Recalling Halloweens long ago. . . 

The only picture I have available at posting (I'm the dude with the orange nose)
We went trick-or-treating.  It was a good time.  My wife and I take turns dressing up and accompanying the kiddos.  It was my turn to trick-or-treat that year.  My sister, dressed as a candy corn, brought a treat bag 'o beer and we walked the neighborhood.  I was the scarecrow from the Wizard of Oz.  My oldest daughter (then six) was a green grease-painted Elphaba (the wicked witch of the west from the musical Wicked) and my youngest (then almost three) was Dorothy complete with sparkly ruby slippers.  My niece and nephew were dressed as a banana and a rabid bat respectively.  My niece was disappointed because she kept getting called banana boy and Mr. banana.  My nephew was frustrated because everyone referred to him as a wolf.

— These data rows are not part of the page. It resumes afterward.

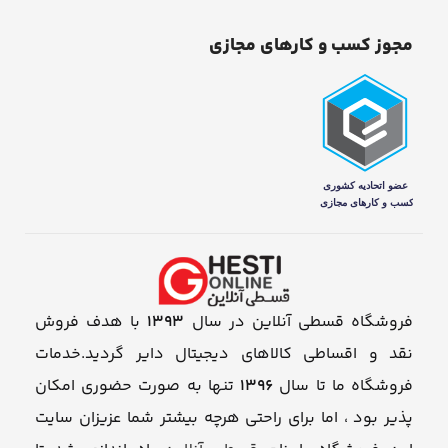
مجوز کسب و کارهای مجازی
فروشگاه قسطی آنلاین در سال
1393
با هدف فروش
نقد و اقساطی کالاهای دیجیتال دایر گردید.خدمات
فروشگاه ما تا سال
1396
تنها به صورت حضوری امکان
پذیر بود ، اما برای راحتی هرچه بیشتر شما عزیزان سایت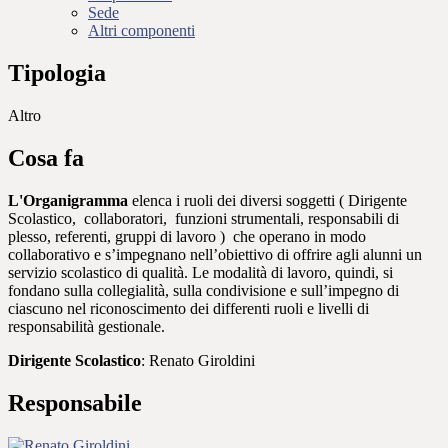
Sede
Altri componenti
Tipologia
Altro
Cosa fa
L'Organigramma
elenca i ruoli dei diversi soggetti ( Dirigente
Scolastico, collaboratori, funzioni strumentali, responsabili di
plesso, referenti, gruppi di lavoro ) che operano in modo
collaborativo e s’impegnano nell’obiettivo di offrire agli alunni un
servizio scolastico di qualità.
Le modalità di lavoro, quindi, si
fondano sulla collegialità, sulla condivisione e sull’impegno di
ciascuno nel riconoscimento dei differenti ruoli e livelli di
responsabilità gestionale.
Dirigente Scolastico
: Renato Giroldini
Responsabile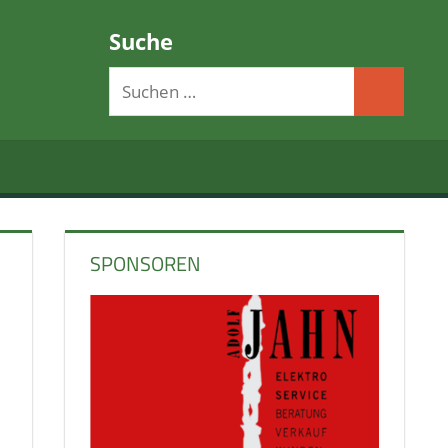
Suche
Suchen
Suchen
nach:
SPONSOREN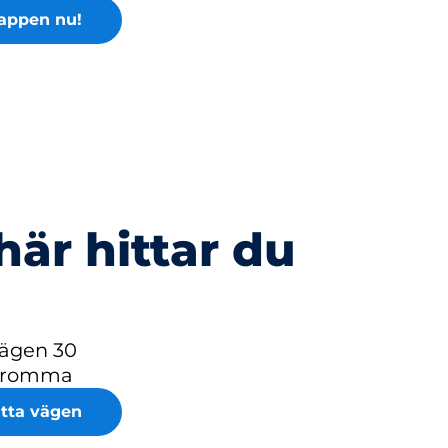
appen nu!
här hittar du
ägen 30
 Bromma
itta vägen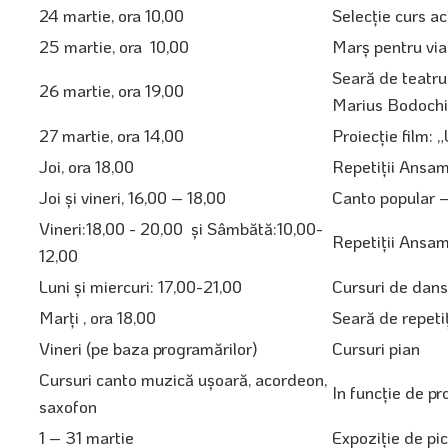
24 martie, ora 10,00
Selecţie curs ac
25 martie, ora 10,00
Marş pentru via
Seară de teatru
26 martie, ora 19,00
Marius Bodochi
27 martie, ora 14,00
Proiecţie film:
Joi, ora 18,00
Repetiţii Ansa
Joi şi vineri, 16,00 – 18,00
Canto popular –
Vineri:18,00 - 20,00 şi Sâmbătă:10,00-
Repetiţii Ansam
12,00
Luni şi miercuri: 17,00-21,00
Cursuri de dans
Marţi , ora 18,00
Seară de repeti
Vineri (pe baza programărilor)
Cursuri pian
Cursuri canto muzică uşoară, acordeon,
In funcţie de p
saxofon
1 – 31 martie
Expoziţie de pi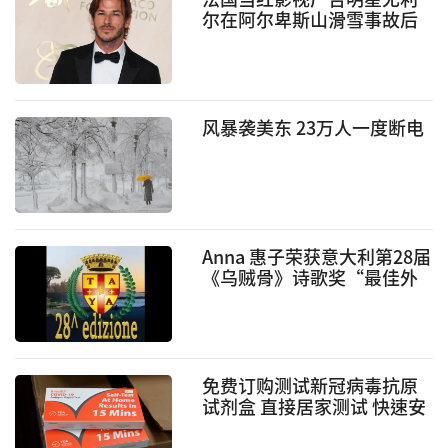
尔在阿尔卑斯山滑雪事故后
去世，享年 37 岁
风暴袭美东 23万人一度断电
Anna 惠子荣获意大利第28届
《乌贼骨》诗歌奖“最佳外
国女作家奖”
免费订购测试新冠病毒抗原
试剂盒 直接居家测试 快速安
全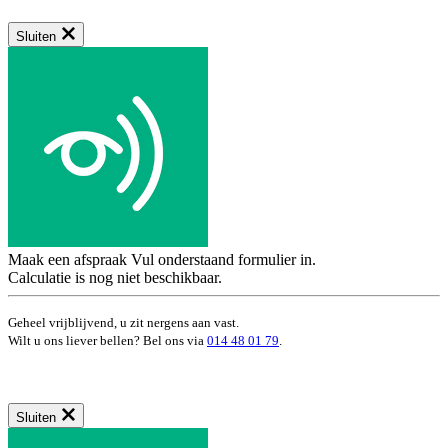
Sluiten
Maak een afspraak
Vul onderstaand formulier in.
Calculatie is nog niet beschikbaar.
Geheel vrijblijvend, u zit nergens aan vast.
Wilt u ons liever bellen? Bel ons via
014 48 01 79
.
Sluiten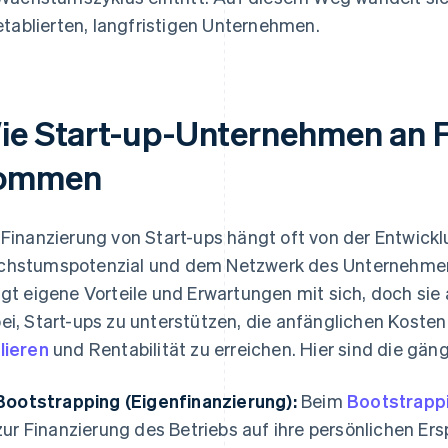
etablierten, langfristigen Unternehmen.
ie Start-up-Unternehmen an 
ommen
 Finanzierung von Start-ups hängt oft von der Entwic
hstumspotenzial und dem Netzwerk des Unternehmens
ngt eigene Vorteile und Erwartungen mit sich, doch sie a
ei, Start-ups zu unterstützen, die anfänglichen Koste
lieren
und Rentabilität zu erreichen. Hier sind die g
Bootstrapping (Eigenfinanzierung):
Beim
Bootstrapp
zur Finanzierung des Betriebs auf ihre persönlichen Er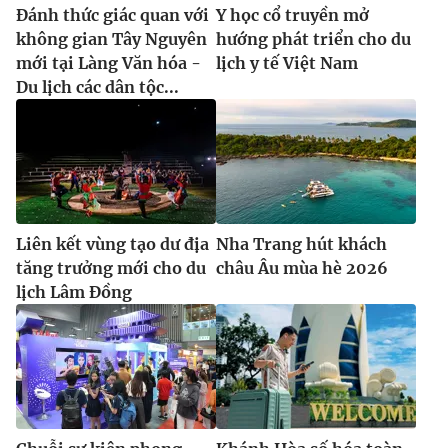
Đánh thức giác quan với
Y học cổ truyền mở
không gian Tây Nguyên
hướng phát triển cho du
mới tại Làng Văn hóa -
lịch y tế Việt Nam
Du lịch các dân tộc...
Liên kết vùng tạo dư địa
Nha Trang hút khách
tăng trưởng mới cho du
châu Âu mùa hè 2026
lịch Lâm Đồng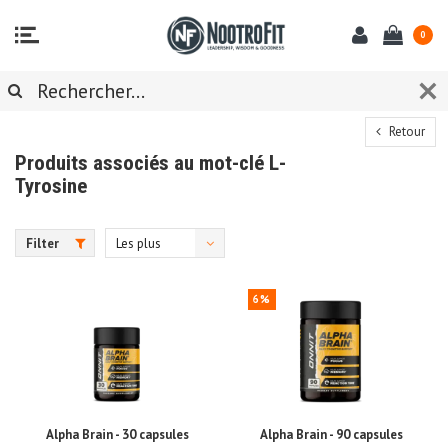
0
Retour
Produits associés au mot-clé L-
Tyrosine
Filter
Les plus
vus
6%
Alpha Brain - 30 capsules
Alpha Brain - 90 capsules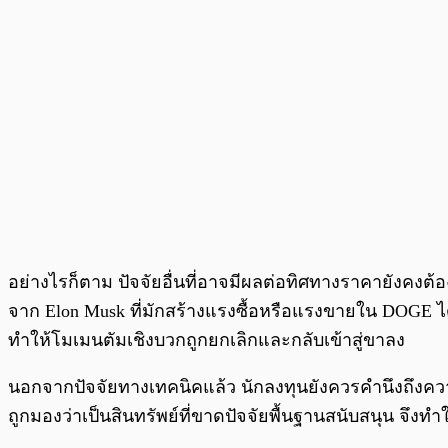
อย่างไรก็ตาม ปัจจัยอื่นที่อาจมีผลต่อทิศทางราคายังค
จาก Elon Musk ที่มักสร้างแรงซื้อหรือแรงขายใน DOGE ได้
ทำให้โมเมนตัมเชิงบวกถูกยกเลิกและกลับเข้าสู่ขาลง
นอกจากปัจจัยทางเทคนิคแล้ว นักลงทุนยังควรคำนึงถึงคว
ถูกมองว่าเป็นสินทรัพย์ที่ขาดปัจจัยพื้นฐานสนับสนุน จ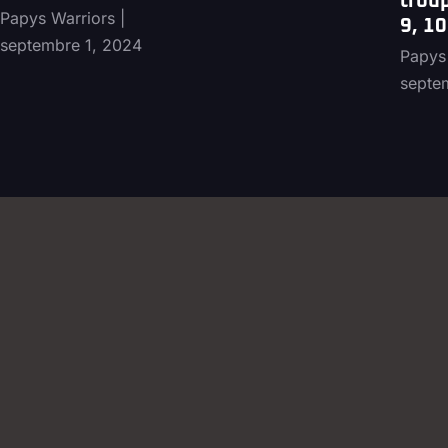
trou
Papys Warriors
9, 10
septembre 1, 2024
Papys
septe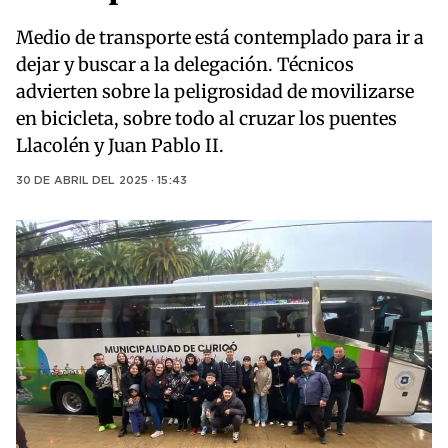
Medio de transporte está contemplado para ir a
dejar y buscar a la delegación. Técnicos
advierten sobre la peligrosidad de movilizarse
en bicicleta, sobre todo al cruzar los puentes
Llacolén y Juan Pablo II.
30 DE ABRIL DEL 2025 · 15:43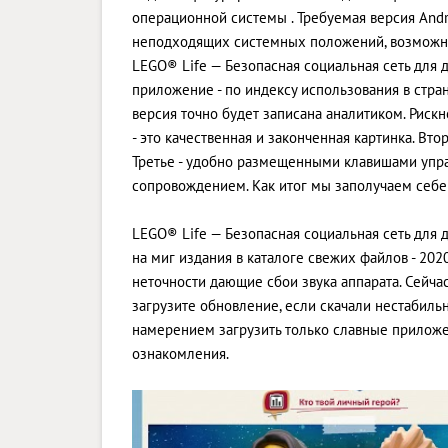
операционной системы . Требуемая версия Andro
неподходящих системных положений, возможны
LEGO® Life — Безопасная социальная сеть для 
приложение - по индексу использования в стран
версия точно будет записана аналитиком. Риск
- это качественная и законченная картинка. Вт
Третье - удобно размещенными клавишами упра
сопровождением. Как итог мы заполучаем себ
LEGO® Life — Безопасная социальная сеть для 
на миг издания в каталоге свежих файлов - 20
неточности дающие сбои звука аппарата. Сейчас
загрузите обновление, если скачали нестабильн
намерением загрузить только славные прилож
ознакомления.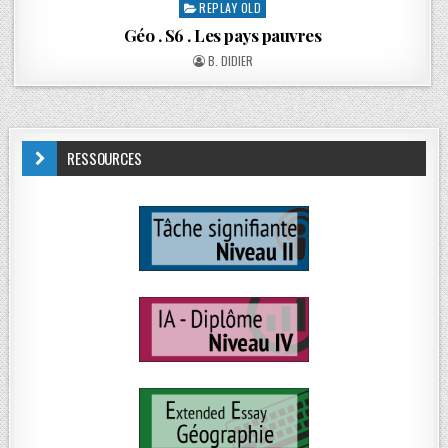
REPLAY OLD
Géo . S6 . Les pays pauvres
B. DIDIER
RESSOURCES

Before the festivities began, however, we all met at my parents' house for pizza.  My youngest was fascinated by the bat mask, which was an sinister-looking latex and faux fur amalgam. When my nephew removed it, she'd steal it and clutch it to her chest like a teddy bear, toddling away with it.

After pizza we all marched up the hill to the neighborhood Halloween parade for pictures. Dorothy's ruby slippers kept slipping from her stockinged feet.  We later taped them on with clear packing tape.  Staples seemed 'wrong'.

When we left the parade for trick-or-treating it was still light.  My sister credited the Bush administration with his greatest achievement in office, namely not "falling back" an hour until after Halloween.  The majority of our evening out was spent in daylight.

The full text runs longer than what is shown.